I tried to get a car arranged to take her home because she didn’t want to go to hospital but I was defeated by the pressure we are currently under, so I looked for an excuse to take her to a place of safety (hospital). Her BM was high(ish) at 10, so that was enough to prompt me to persuade her to go, even if the obvious side effects of her drug were there for all to see.

This lovely old lady had nobody in her life at all – she got two visits a week at her sheltered housing accommodation from a carer but for the rest of the time she was alone, so she visited the Salvation Army hall, which was miles away from where she lived, in order to get food and company. She carried a shopping bag with her and I noticed that it was empty. She had been on her way to get tinned stuff when her legs had given way – she didn’t complete her objective, so she’d be going home after her stay in hospital empty-handed.

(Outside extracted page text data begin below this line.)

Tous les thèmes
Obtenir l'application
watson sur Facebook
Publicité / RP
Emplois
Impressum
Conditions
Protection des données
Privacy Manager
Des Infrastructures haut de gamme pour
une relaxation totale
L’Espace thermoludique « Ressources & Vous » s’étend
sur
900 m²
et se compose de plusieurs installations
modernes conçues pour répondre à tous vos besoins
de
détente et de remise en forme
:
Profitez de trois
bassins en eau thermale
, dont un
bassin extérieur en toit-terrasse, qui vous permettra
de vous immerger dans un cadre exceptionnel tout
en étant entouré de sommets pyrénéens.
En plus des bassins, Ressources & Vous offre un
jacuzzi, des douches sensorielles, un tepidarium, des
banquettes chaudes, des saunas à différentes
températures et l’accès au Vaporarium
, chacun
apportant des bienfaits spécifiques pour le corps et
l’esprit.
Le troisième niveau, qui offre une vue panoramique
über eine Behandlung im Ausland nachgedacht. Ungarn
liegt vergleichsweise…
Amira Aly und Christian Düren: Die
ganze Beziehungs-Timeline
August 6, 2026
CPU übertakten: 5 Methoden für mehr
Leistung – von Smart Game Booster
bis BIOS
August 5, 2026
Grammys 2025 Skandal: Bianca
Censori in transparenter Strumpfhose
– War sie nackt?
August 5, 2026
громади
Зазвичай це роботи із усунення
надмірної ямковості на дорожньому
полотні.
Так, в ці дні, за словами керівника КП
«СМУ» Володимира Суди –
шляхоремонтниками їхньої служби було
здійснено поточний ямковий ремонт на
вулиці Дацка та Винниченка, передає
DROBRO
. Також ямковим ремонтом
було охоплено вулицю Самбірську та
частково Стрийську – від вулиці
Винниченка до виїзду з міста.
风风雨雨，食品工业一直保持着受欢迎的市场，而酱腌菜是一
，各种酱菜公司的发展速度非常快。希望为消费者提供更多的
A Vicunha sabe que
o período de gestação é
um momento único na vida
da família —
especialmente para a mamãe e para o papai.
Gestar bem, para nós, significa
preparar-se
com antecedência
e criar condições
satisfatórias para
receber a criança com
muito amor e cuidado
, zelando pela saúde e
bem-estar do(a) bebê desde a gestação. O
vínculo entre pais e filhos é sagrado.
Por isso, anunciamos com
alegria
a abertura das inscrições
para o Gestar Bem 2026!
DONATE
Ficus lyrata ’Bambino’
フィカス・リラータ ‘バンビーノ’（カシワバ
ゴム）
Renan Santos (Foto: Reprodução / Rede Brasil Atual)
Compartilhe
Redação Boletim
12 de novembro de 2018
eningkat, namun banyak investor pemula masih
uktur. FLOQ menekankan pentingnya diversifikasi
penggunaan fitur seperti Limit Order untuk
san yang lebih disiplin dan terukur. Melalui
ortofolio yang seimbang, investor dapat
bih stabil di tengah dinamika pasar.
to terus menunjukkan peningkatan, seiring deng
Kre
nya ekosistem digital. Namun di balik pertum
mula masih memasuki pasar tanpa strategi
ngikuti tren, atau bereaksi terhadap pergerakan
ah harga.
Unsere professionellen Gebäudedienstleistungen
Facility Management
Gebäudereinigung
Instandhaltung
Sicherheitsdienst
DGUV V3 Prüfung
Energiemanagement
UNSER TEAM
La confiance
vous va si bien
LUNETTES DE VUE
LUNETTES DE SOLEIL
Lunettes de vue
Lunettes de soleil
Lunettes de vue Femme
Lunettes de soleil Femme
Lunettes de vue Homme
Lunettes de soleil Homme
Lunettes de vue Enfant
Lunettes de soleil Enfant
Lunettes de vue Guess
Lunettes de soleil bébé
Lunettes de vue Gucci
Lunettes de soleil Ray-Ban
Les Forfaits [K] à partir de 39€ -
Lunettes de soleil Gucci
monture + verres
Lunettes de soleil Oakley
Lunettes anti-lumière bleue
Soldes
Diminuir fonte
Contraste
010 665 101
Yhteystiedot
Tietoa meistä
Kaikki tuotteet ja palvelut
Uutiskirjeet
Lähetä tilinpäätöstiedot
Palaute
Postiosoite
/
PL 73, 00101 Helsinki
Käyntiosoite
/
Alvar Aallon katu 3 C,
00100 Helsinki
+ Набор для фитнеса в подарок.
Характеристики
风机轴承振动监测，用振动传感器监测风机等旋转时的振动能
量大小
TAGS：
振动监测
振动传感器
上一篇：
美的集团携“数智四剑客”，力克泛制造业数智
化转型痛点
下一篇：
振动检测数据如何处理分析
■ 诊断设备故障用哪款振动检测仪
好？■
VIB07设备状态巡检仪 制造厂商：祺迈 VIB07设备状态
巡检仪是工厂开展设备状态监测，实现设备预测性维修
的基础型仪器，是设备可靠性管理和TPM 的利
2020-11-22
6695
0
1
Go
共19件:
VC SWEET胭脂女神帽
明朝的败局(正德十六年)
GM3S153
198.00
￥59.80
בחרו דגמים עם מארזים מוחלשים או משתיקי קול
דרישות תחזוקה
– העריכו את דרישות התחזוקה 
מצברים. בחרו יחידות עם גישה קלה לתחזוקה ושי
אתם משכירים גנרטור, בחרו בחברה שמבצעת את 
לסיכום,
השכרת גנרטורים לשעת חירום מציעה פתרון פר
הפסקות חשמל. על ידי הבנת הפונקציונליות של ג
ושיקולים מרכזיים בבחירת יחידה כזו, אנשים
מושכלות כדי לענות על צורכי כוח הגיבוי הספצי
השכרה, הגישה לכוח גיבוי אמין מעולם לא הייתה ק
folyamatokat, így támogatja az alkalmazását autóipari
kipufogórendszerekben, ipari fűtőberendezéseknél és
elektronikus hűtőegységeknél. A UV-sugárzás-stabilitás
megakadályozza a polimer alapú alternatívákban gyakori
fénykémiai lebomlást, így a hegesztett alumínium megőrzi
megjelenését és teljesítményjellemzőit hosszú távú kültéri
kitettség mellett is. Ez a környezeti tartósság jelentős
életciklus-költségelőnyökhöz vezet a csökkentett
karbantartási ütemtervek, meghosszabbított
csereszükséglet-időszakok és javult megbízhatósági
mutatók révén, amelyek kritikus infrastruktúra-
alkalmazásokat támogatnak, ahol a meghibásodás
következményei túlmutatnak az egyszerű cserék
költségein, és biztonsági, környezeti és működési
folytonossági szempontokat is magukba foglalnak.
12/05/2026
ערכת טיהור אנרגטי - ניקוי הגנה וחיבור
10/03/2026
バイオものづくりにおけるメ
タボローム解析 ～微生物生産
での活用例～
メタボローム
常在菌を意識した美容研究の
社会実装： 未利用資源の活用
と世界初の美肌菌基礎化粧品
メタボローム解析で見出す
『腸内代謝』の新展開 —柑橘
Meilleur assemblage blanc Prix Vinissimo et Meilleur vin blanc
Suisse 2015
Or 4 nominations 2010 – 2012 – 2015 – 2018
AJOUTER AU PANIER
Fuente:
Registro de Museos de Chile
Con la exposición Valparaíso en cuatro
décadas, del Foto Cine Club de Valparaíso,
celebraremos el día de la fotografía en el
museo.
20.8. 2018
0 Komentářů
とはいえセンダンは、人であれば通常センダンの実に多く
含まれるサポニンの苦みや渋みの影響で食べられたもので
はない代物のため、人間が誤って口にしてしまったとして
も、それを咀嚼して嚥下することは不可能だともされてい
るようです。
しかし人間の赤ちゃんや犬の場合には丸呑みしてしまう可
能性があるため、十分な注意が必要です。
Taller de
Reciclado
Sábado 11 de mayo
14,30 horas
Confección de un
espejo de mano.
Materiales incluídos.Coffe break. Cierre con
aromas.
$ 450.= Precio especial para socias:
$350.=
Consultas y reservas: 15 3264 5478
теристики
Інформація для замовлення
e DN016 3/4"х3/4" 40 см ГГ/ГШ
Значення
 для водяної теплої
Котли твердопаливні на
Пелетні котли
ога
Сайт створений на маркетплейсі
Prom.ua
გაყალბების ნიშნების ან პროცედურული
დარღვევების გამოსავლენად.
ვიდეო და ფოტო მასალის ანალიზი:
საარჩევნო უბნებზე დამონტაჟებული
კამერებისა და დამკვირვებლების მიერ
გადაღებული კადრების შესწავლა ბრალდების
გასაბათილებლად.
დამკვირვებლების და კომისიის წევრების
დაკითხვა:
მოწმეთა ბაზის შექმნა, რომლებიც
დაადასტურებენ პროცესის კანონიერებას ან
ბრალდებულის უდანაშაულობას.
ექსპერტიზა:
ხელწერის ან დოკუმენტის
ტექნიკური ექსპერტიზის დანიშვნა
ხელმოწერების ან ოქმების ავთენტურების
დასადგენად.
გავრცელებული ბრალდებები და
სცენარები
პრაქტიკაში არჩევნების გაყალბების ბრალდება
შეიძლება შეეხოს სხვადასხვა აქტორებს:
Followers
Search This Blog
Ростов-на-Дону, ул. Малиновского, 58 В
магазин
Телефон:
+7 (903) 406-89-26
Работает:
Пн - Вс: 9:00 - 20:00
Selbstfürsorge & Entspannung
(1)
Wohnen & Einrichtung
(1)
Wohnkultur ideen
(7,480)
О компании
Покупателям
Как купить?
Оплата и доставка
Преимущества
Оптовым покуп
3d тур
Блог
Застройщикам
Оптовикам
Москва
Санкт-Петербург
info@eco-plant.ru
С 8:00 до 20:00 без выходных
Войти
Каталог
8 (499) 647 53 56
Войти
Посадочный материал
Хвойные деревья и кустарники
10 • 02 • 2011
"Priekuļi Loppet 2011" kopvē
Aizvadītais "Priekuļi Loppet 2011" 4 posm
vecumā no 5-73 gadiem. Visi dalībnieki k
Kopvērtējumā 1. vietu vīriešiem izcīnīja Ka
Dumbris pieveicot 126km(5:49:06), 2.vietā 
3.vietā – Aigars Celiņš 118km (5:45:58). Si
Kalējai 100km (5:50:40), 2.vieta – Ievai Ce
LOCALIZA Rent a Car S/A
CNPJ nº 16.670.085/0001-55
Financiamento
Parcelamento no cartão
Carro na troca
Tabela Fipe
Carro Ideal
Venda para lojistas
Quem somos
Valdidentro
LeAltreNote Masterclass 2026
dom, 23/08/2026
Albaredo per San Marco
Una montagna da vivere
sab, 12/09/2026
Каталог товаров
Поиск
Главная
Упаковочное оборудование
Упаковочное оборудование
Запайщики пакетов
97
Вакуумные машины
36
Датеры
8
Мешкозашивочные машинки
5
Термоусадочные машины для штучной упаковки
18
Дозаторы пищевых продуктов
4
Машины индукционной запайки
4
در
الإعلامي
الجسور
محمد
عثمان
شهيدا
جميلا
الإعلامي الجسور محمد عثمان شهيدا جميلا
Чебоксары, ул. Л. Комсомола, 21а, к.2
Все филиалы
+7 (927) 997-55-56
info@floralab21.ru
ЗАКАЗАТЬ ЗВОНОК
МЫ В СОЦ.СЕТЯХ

Two patients with a bradycardic ECG next – the first was at a walk-in clinic and he was normally fit and well, although he told me of several incidences in which he’d felt chest pain and a feeling of being ‘out of body’. His pulse rate was consistently slow at around 45bpm, so we got him into Resus. Nothing was found to explain it.

The next brady call was for an elderly woman who’d collapsed and vomited (a lot) in a theatre. The musical was still going on and we had to work in the dark while three vocalists belted out a song from the show. The audience were oblivious and we found ourselves whispering to a woman who was not alert and at one point convinced us she was about to arrest.

The lift out of the auditorium was awkward and we had to go all the way around the back of the building to get to the ambulance. She vomited again and this time the stuff was all over her, the chair and our clothing – especially my crew mate's. I was working with a student paramedic and he is no fan of puke apparently. He’d never seen so much, he told me later. He'll need to get used to it.

In the ambulance she vomited again several times, which kept us busy and the smell was beginning to overpower us. Her ECG showed a slow heart rate with several anomalies on the graph. She was becoming more alert now but her condition was likely to deteriorate without warning. Again, her heart rate didn’t increase beyond the low 50’s for the entire time we were dealing with her but its possible that her violent and almost constant vomiting had produced this effect.

We returned to the station at the end of the shift and spent 30 minutes cleaning the ambulance but, despite our best efforts, the vehicle still had traces of sick inside it and the smell just wouldn’t go away, so I took it off the road and scheduled it for deep cleaning. I don’t think the next crew would have appreciated taking over a truck in that state.

Be safe.


Fiz said...

Stuart, you really are a hero. The reason the pregnant woman did nothing is the lumpen prolertariat don't plan ahead, they let things happen. I don't envy you getting that poor woman out of the theatre - they are such rat-run corridors - especially with her being so spectacularly ill ( I don't handle vomit situations too well!).

Anonymous said...

I am 27 years old and i grew up in a rest home. As a community cardiac nurse a large part of my job is dealing with older people. And it is my favourite bit of it. I get really annoyed when people patronise them , do they forget that these people have seen a lot in their lifetime?

Jess said...

oh i am so glad your student doesnt like vomit as it makes me feel like il be able to actually be a paramedic and get over my fear of sickness. I never used to mind sick and I was the one that had to look after the ones that got too drunk at parties, but i just cant do that anymore after i was continuously ill and in hospital for a while. I know it seems silly but i thought i wouldnt be able to be a paramedic if i didnt like sick (quite alot of the job involves vomit, im sure), but i should be able to get over it if your student could put up with alot of sick.
Keep up the blogs! I enjoy reading about your heroics!